Problem to solve >> Retype the opening lines of the data exactly, stopping after the line that contains "Памяти Царя Мученика". Skip every picture.
[[ Data records open ]]
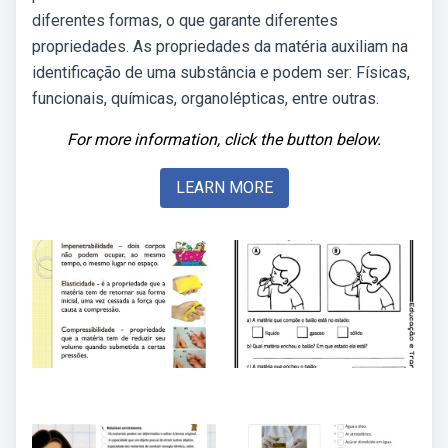
diferentes formas, o que garante diferentes
propriedades. As propriedades da matéria auxiliam na
identificação de uma substância e podem ser: Físicas,
funcionais, químicas, organolépticas, entre outras.
For more information, click the button below.
LEARN MORE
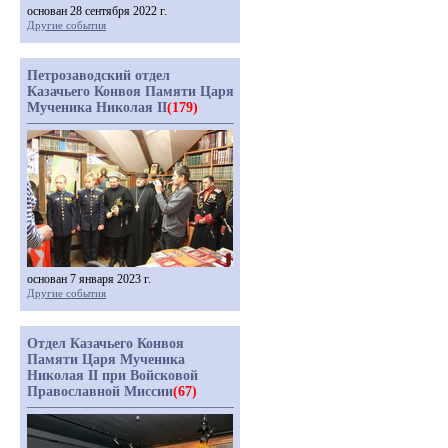
основан 28 сентября 2022 г.
Другие события
Петрозаводский отдел
Казачьего Конвоя Памяти Царя
Мученика Николая II
(179)
основан 7 января 2023 г.
Другие события
Отдел Казачьего Конвоя
Памяти Царя Мученика
Николая II при Войсковой
Православной Миссии
(67)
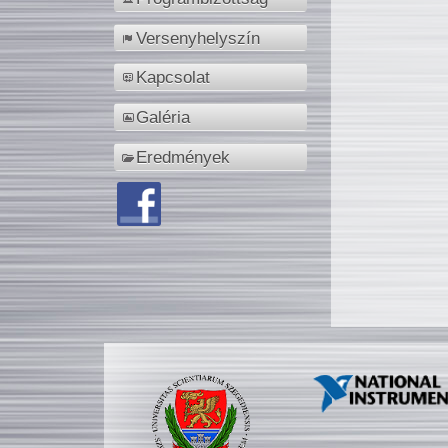
Versenyhelyszín
Kapcsolat
Galéria
Eredmények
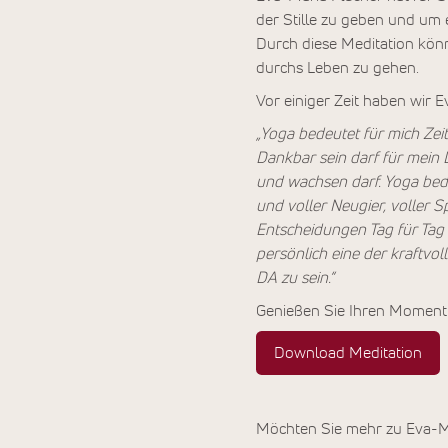
der Stille zu geben und um 
Durch diese Meditation kön
durchs Leben zu gehen.
Vor einiger Zeit haben wir E
„Yoga bedeutet für mich Zeit
Dankbar sein darf für mein 
und wachsen darf. Yoga bede
und voller Neugier, voller 
Entscheidungen Tag für Tag 
persönlich eine der kraftvo
DA zu sein.“
Genießen Sie Ihren Moment d
Download Meditation
Möchten Sie mehr zu Eva-Ma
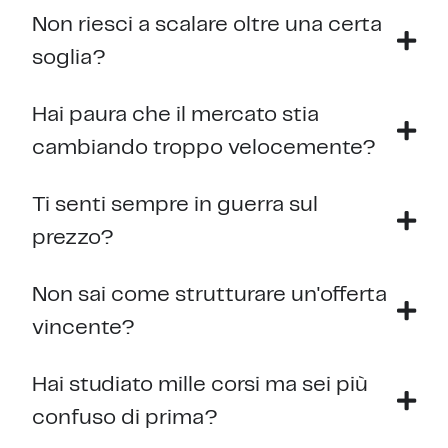
Non riesci a scalare oltre una certa
soglia?
Hai paura che il mercato stia
cambiando troppo velocemente?
Ti senti sempre in guerra sul
prezzo?
Non sai come strutturare un'offerta
vincente?
Hai studiato mille corsi ma sei più
confuso di prima?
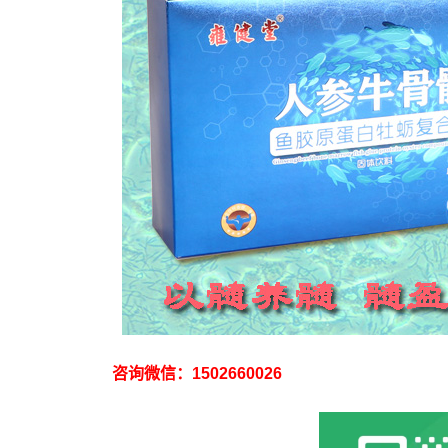
咨询微信：1502660026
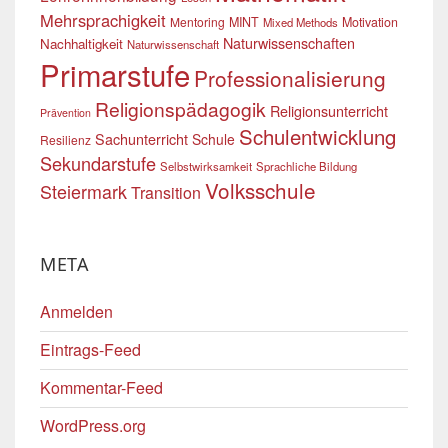
Mehrsprachigkeit
Mentoring
MINT
Motivation
Mixed Methods
Naturwissenschaften
Nachhaltigkeit
Naturwissenschaft
Primarstufe
Professionalisierung
Religionspädagogik
Religionsunterricht
Prävention
Schulentwicklung
Sachunterricht
Schule
Resilienz
Sekundarstufe
Selbstwirksamkeit
Sprachliche Bildung
Volksschule
Steiermark
Transition
META
Anmelden
Eintrags-Feed
Kommentar-Feed
WordPress.org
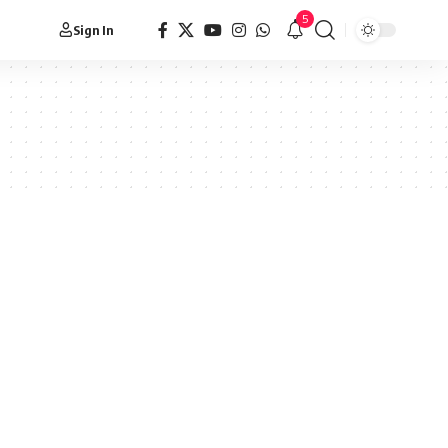
5
Sign In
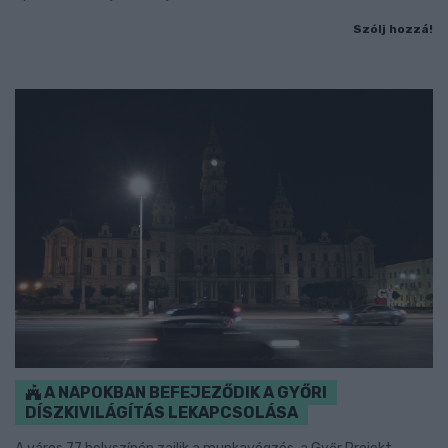
Szólj hozzá!
A NAPOKBAN BEFEJEZŐDIK A GYŐRI
DÍSZKIVILÁGÍTÁS LEKAPCSOLÁSA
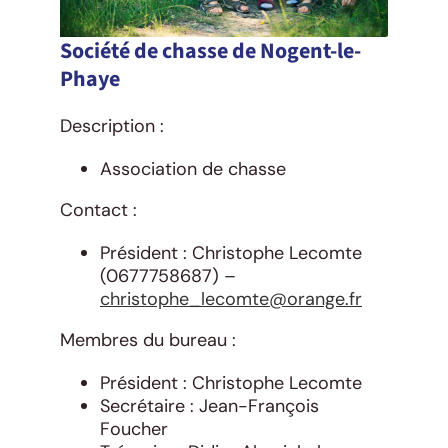
Société de chasse de Nogent-le-
Phaye
Description :
Association de chasse
Contact :
Président : Christophe Lecomte
(0677758687) –
christophe_lecomte@orange.fr
Membres du bureau :
Président : Christophe Lecomte
Secrétaire : Jean-François
Foucher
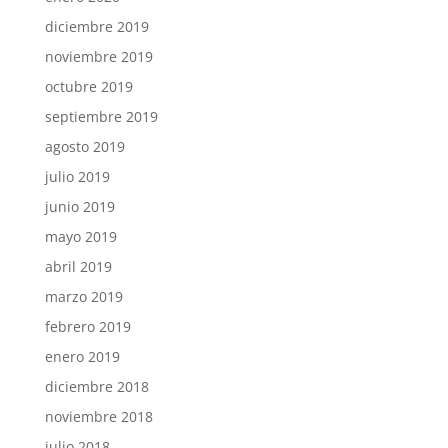
diciembre 2019
noviembre 2019
octubre 2019
septiembre 2019
agosto 2019
julio 2019
junio 2019
mayo 2019
abril 2019
marzo 2019
febrero 2019
enero 2019
diciembre 2018
noviembre 2018
julio 2018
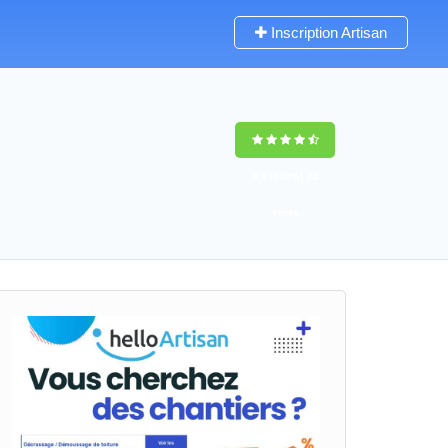
Inscription Artisan
9,5
(100%)
42
votes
[[ Data records closed ]]
Response box >>
diferentes formas, o que garante diferentes
propriedades. As propriedades da matéria auxiliam na
identificação de uma substância e podem ser: Físicas,
funcionais, químicas, organolépticas, entre outras.
For more information, click the button below.
LEARN MORE
основан 28 сентября 2022 г.
Другие события
Петрозаводский отдел
Казачьего Конвоя Памяти Царя
Мученика Николая II
(179)
основан 7 января 2023 г.
Другие события
Отдел Казачьего Конвоя
Памяти Царя Мученика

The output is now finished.